Medienmogul Deljan Peewski © picture alliance / dpa

Vor der vorgezogenen Parlamentswahl in Bulgarien weist Reporter ohne Grenzen auf die gravierenden Einschränkungen der Pressefreiheit in dem südosteuropäischen Land hin. Einige wenige Unternehmer besitzen dort einen Großteil der Medien und bestimmen die Redaktionslinie in enger Abstimmung mit führenden Politikern. Über staatliche Zuschüsse, finanziert vor allem aus EU-Mitteln, erkauft sich die Regierung loyale Berichterstattung. Auf der Rangliste der Pressefreiheit ist das EU-Mitglied Bulgarien deswegen in den vergangenen zehn Jahren von Platz 35 auf Platz 113 abgerutscht und liegt heute hinter Ländern wie der Ukraine, dem Kosovo oder Uganda.

„Dass nur noch jeder achte Bürger in Bulgarien an die Unabhängigkeit der Medien glaubt, ist ein alarmierendes Signal“, sagt ROG-Geschäftsführer Christian Mihr. „Die EU muss weitaus klarer als bisher einfordern, dass die bulgarische Regierung Finanzhilfen aus Brüssel nach transparenten Verfahren verteilt. Sie muss dabei Grundwerte der Gemeinschaft wie eine pluralistische Medienlandschaft und die freie Arbeit unabhängiger Journalisten respektieren.“

In Bulgarien werden Journalisten in ihrer Arbeit stark durch wirtschaftliche und politische Zwänge eingeengt. Durch die Vergabe von Finanzhilfen, von denen das Überleben vieler Medien abhängt, nimmt die Regierung direkten Einfluss auf die Berichterstattung und begünstigt ausschließlich ihr wohlgesonnene Medien. Ein Großteil des so verteilten Geldes kommt aus Fördertöpfen der EU, wie die South East Europe Media Organisation (SEEMO) in einem detaillierten Bericht jüngst eindrucksvoll belegte.
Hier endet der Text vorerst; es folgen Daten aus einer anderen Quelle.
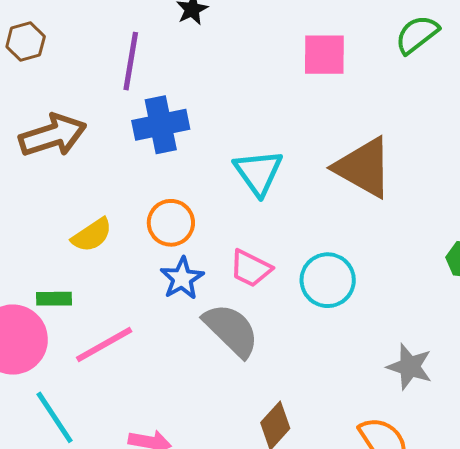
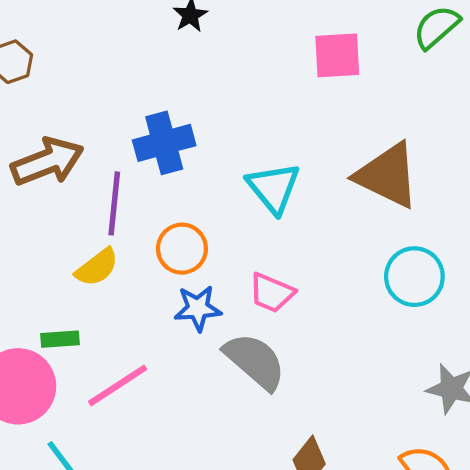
purple line: (131, 61) -> (114, 203), moved
blue star: (182, 278) -> (198, 308), turned 30
cyan circle: (328, 280) -> (414, 277), moved

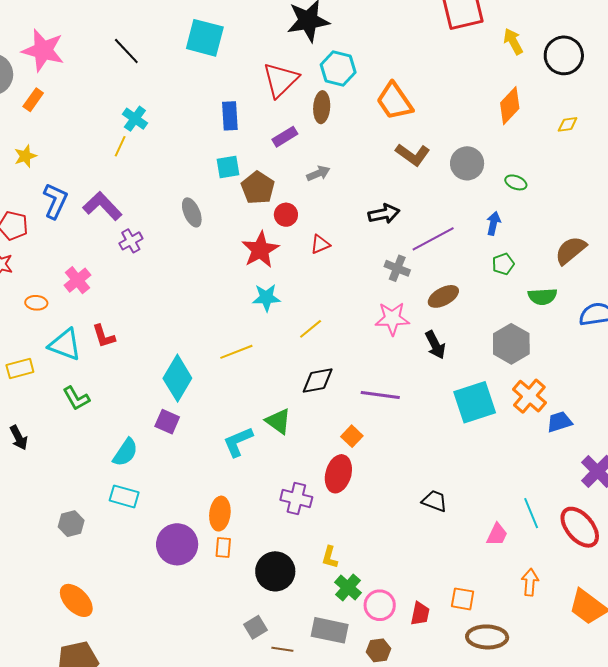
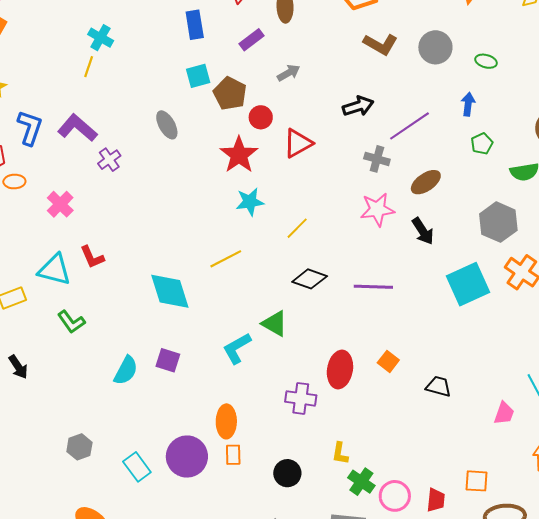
red triangle: (320, 244) -> (298, 143), size x1.5
orange ellipse: (36, 303) -> (14, 182), moved
cyan diamond: (177, 378) -> (170, 291), turned -42
black diamond: (318, 381) -> (310, 279), turned 36
purple square: (167, 422) -> (168, 360), moved
orange square: (352, 436) -> (388, 361), moved
cyan rectangle: (124, 496) -> (137, 467), moved, turned 44
black circle: (275, 571) -> (287, 473), size x0.7

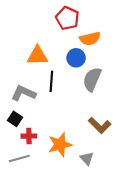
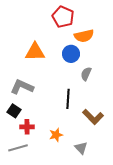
gray semicircle: (92, 79) -> (86, 74), size x0.6
black line: (51, 81) -> (68, 99), moved
orange star: (60, 145) -> (56, 135), size x0.6

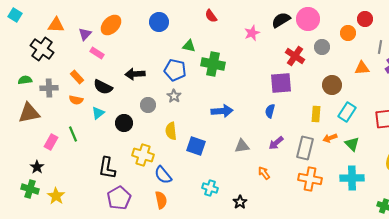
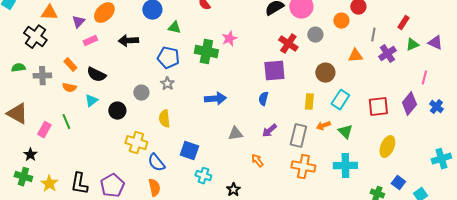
pink star: (252, 33) -> (229, 39), moved
green triangle: (189, 46) -> (174, 28), moved
pink rectangle: (97, 53) -> (90, 41), turned -56
black arrow: (135, 74) -> (128, 41), moved
brown triangle: (29, 113) -> (17, 114), moved, turned 40
blue square: (196, 146) -> (189, 151), moved
black L-shape: (107, 168) -> (79, 184), moved

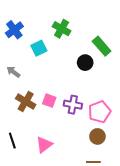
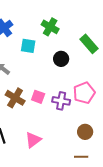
cyan square: (39, 48) -> (28, 46), turned 35
black circle: (85, 63) -> (61, 59), moved
pink pentagon: (100, 112) -> (84, 93), moved

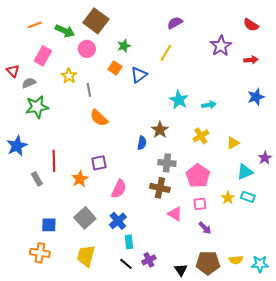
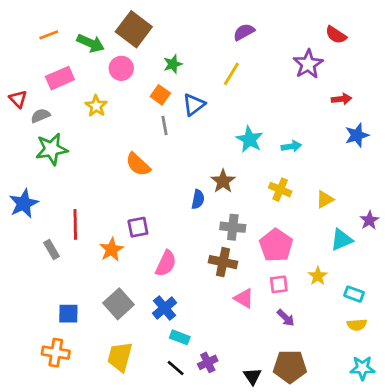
red semicircle: (251, 25) -> (336, 35), moved
pink rectangle: (43, 56) -> (60, 78), turned 36
red arrow: (251, 60) -> (341, 99), moved
gray line: (89, 90) -> (164, 125), moved
yellow cross: (201, 136) -> (280, 190), turned -35
cyan rectangle: (248, 197) -> (354, 294), moved
cyan rectangle: (129, 242) -> (180, 337), turned -64
yellow semicircle: (236, 260) -> (357, 325), moved

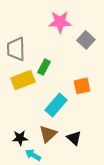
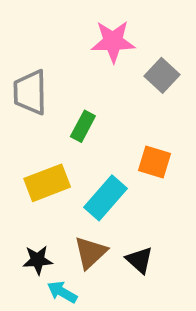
yellow rectangle: (23, 80) -> (47, 183), moved
orange square: (82, 86) -> (155, 162), turned 30

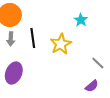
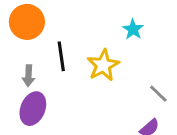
gray arrow: (11, 39) -> (28, 76), moved

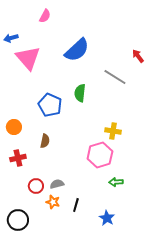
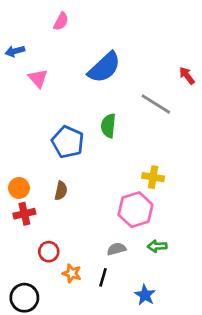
pink triangle: (28, 58) -> (38, 78), size x0.6
orange circle: (14, 127) -> (19, 188), moved
gray semicircle: (57, 184) -> (116, 249), moved

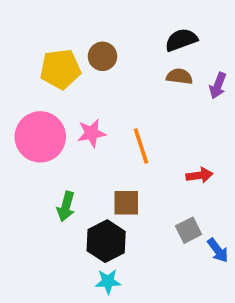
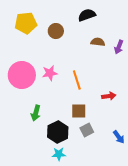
black semicircle: (181, 40) -> (87, 15), moved
yellow pentagon: (60, 69) -> (26, 23), moved
brown square: (126, 203) -> (79, 111), moved
gray square: (189, 230) -> (87, 130), moved

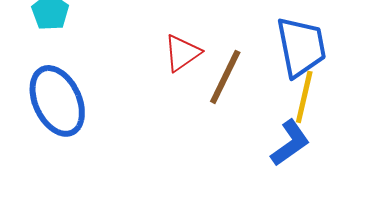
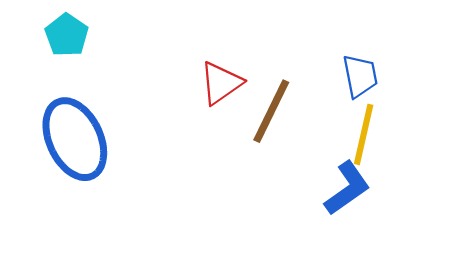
blue trapezoid: (301, 47) -> (360, 76), size x0.6

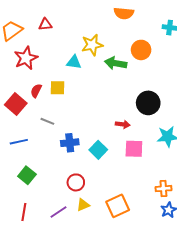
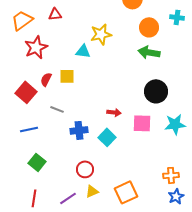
orange circle: (141, 50) -> (149, 27), moved
green arrow: (116, 63) -> (149, 52), moved
red arrow: (123, 124) -> (114, 112), moved
pink square: (134, 149) -> (142, 123), moved

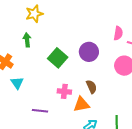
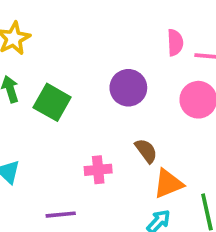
green square: (58, 58) -> (52, 102), moved
orange triangle: (82, 104) -> (168, 184), moved

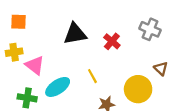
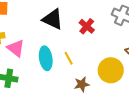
black triangle: (75, 34) -> (53, 19), turned 35
cyan ellipse: (58, 87) -> (46, 58), moved, turned -65

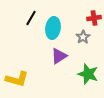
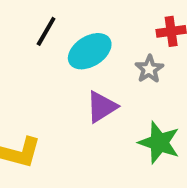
cyan ellipse: (53, 28) -> (90, 51), turned 50

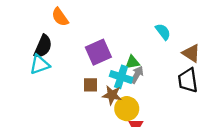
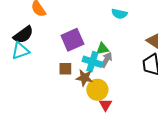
cyan semicircle: (163, 32) -> (119, 14), moved, turned 140
black semicircle: (43, 46) -> (23, 35), turned 30

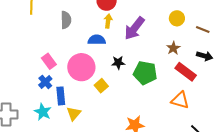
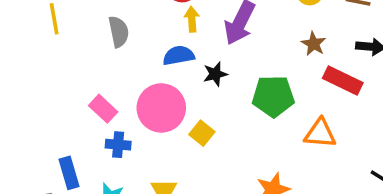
black star: (118, 63) -> (215, 74), moved
blue cross: (45, 82) -> (118, 145), moved, turned -32
blue rectangle: (61, 96) -> (69, 173), moved
orange triangle: (180, 100) -> (320, 133), moved

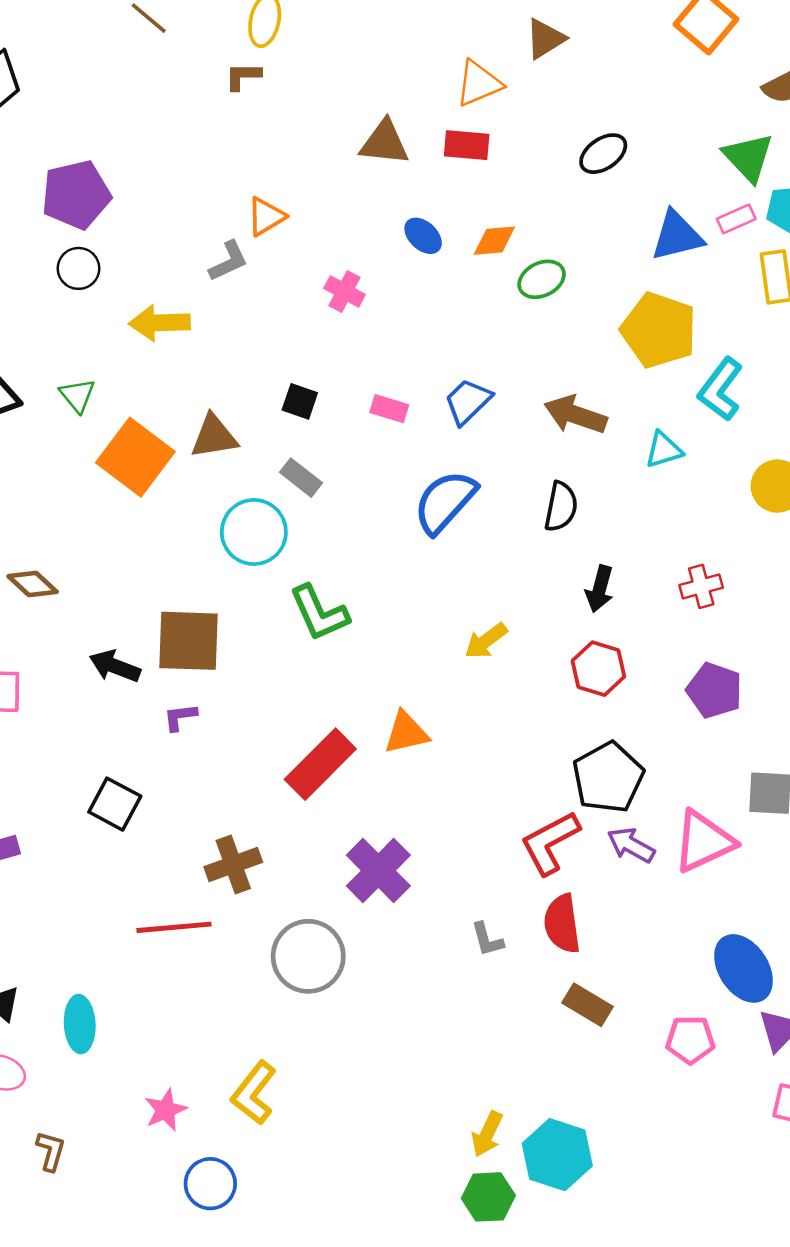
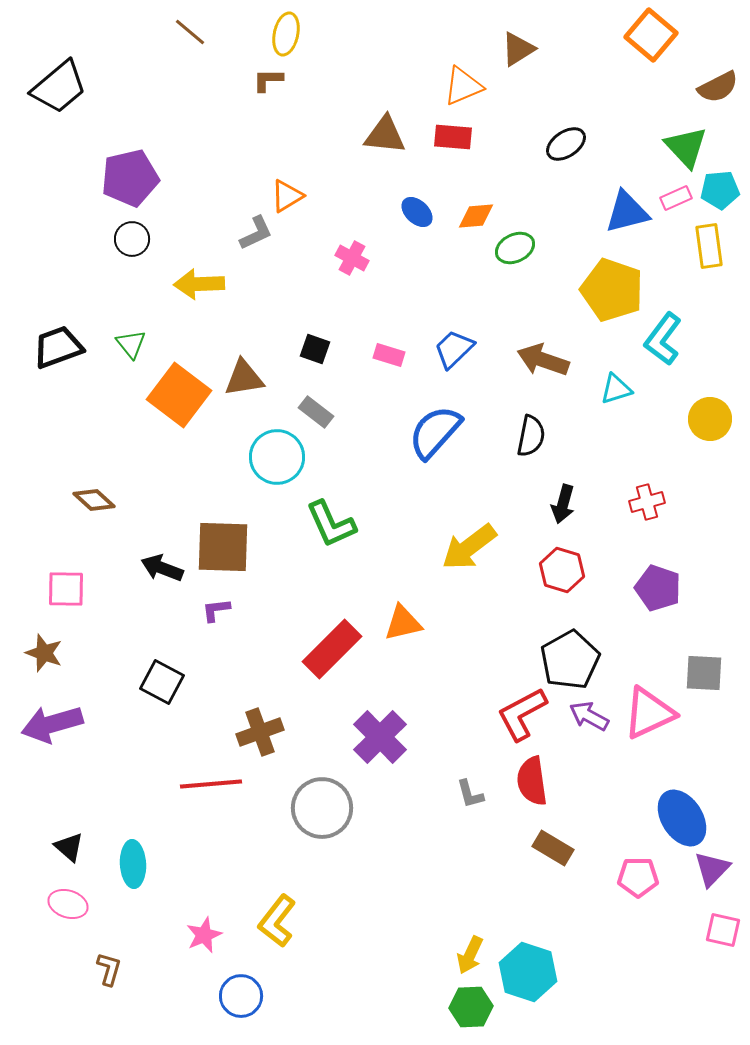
yellow arrow: (486, 641) -> (469, 547), size x1.5

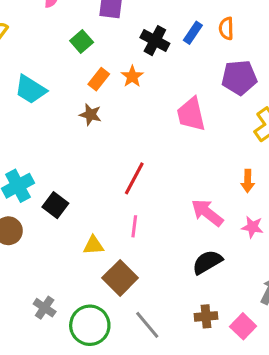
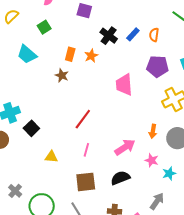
green square: (82, 41) -> (44, 27), moved
orange rectangle: (99, 79) -> (70, 54), turned -32
pink arrow: (207, 213) -> (125, 147), turned 100
pink line: (134, 226) -> (86, 150), moved
brown square: (120, 278) -> (86, 182), moved, turned 30

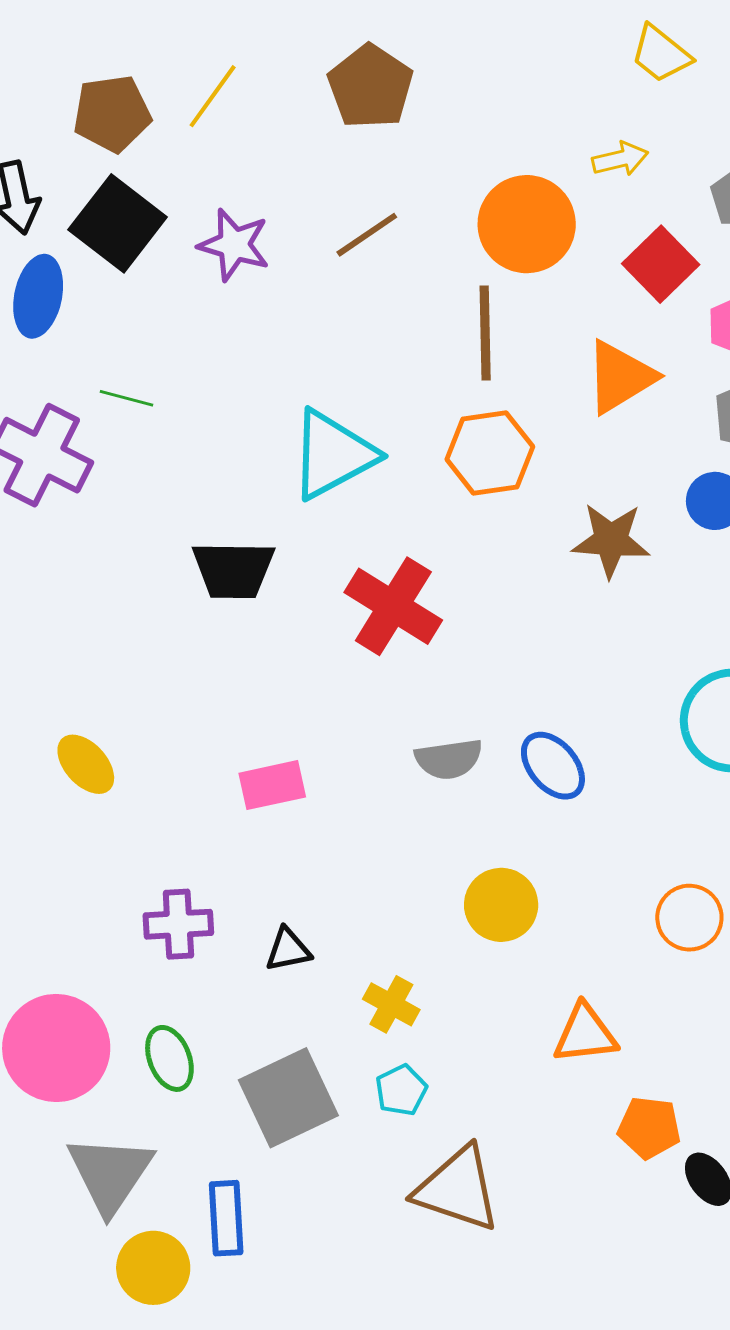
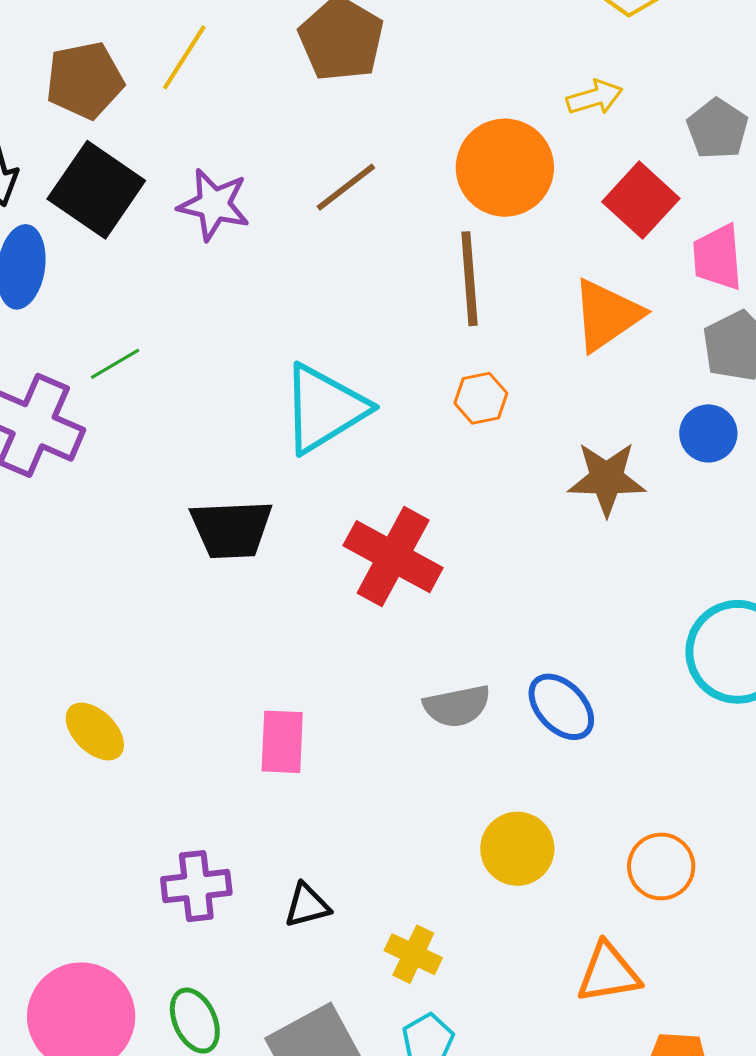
green line: (126, 398) -> (115, 364), turned -42
orange hexagon: (490, 453) -> (481, 398), size x0.6
pink rectangle: (272, 785) -> (282, 742), turned -72
orange circle: (689, 918) -> (661, 866), moved

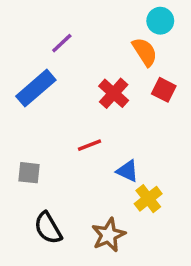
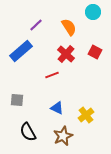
orange semicircle: (145, 52) -> (69, 27), moved
red line: (89, 145) -> (52, 75), moved
blue triangle: (127, 171) -> (57, 108), moved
SEEMO spricht von 3,6 Millionen Euro, die zwischen 2007 und 2012 allein auf dem Printmarkt auf intransparente Weise vergeben wurden und für die Medien im Gegenzug regierungsfreundliche Berichterstattung liefern.

Kommunalregierungen kaufen Medien

Wie sich dies auf lokaler Ebene fortsetzt, zeigte unlängst der Korrespondent der Wirtschaftszeitungen Kapital und Dnewnik in Varna, Spas Spasow, in einer preisgekrönten Recherche. Am Beispiel von zehn Kommunen belegt er exemplarisch, wie lokale Verwaltungen innerhalb von zwei Jahren (2013-15) zusätzlich zu EU-Mitteln weitere 1,4 Millionen Euro an Medien vergaben, die dafür zusicherten, eine „positive Haltung“ der Bevölkerung gegenüber der jeweiligen Regionalregierung zu fördern. Transparente Regeln für die Vergabe dieser Mittel gibt es nicht. Auch nachprüfbare Verträge lassen sich oft nicht finden, weil viele Transaktionen über Mittlerfirmen abgewickelt und so Geldflüsse verschleiert werden.

Hinzu kommt, dass einige wenige Unternehmer einen Großteil der Medien in Bulgarien besitzen und diese nutzen, um ihre eigenen – meist geschäftlichen – Ziele durchzusetzen. Unabhängige Recherchen zu Korruption und der Verquickung wirtschaftlicher und politischer Eliten sind deshalb selten. Umso häufiger werden gekaufte Beiträge ohne besondere Kennzeichnung veröffentlicht oder Journalisten zensieren sich selbst, um nicht ihre Stelle zu verlieren. Das Vertrauen der Menschen in die Unabhängigkeit der Medien sinkt angesichts dessen seit Jahren. Anfang 2016 glaubten laut einer Studie im Auftrag der Konrad-Adenauer-Stiftung nur noch 12 Prozent der Bevölkerung, bulgarische Medien könnten frei arbeiten.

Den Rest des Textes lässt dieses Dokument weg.